__EXERCISE DESCRIPTION__
Among the entries, which lines carry the string "Израиле"? Copy every one.

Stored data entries
= Beginning of Section =
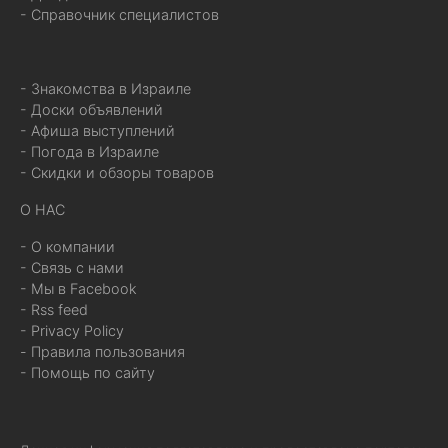
- Справочник специалистов
- Знакомства в Израиле
- Доски объявлений
- Афиша выступлений
- Погода в Израиле
- Скидки и обзоры товаров
О НАС
- О компании
- Связь с нами
- Мы в Facebook
- Rss feed
- Privacy Policy
- Правила пользования
- Помощь по сайту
= End of Section =
__COMPLETED TASK__
- Знакомства в Израиле
- Погода в Израиле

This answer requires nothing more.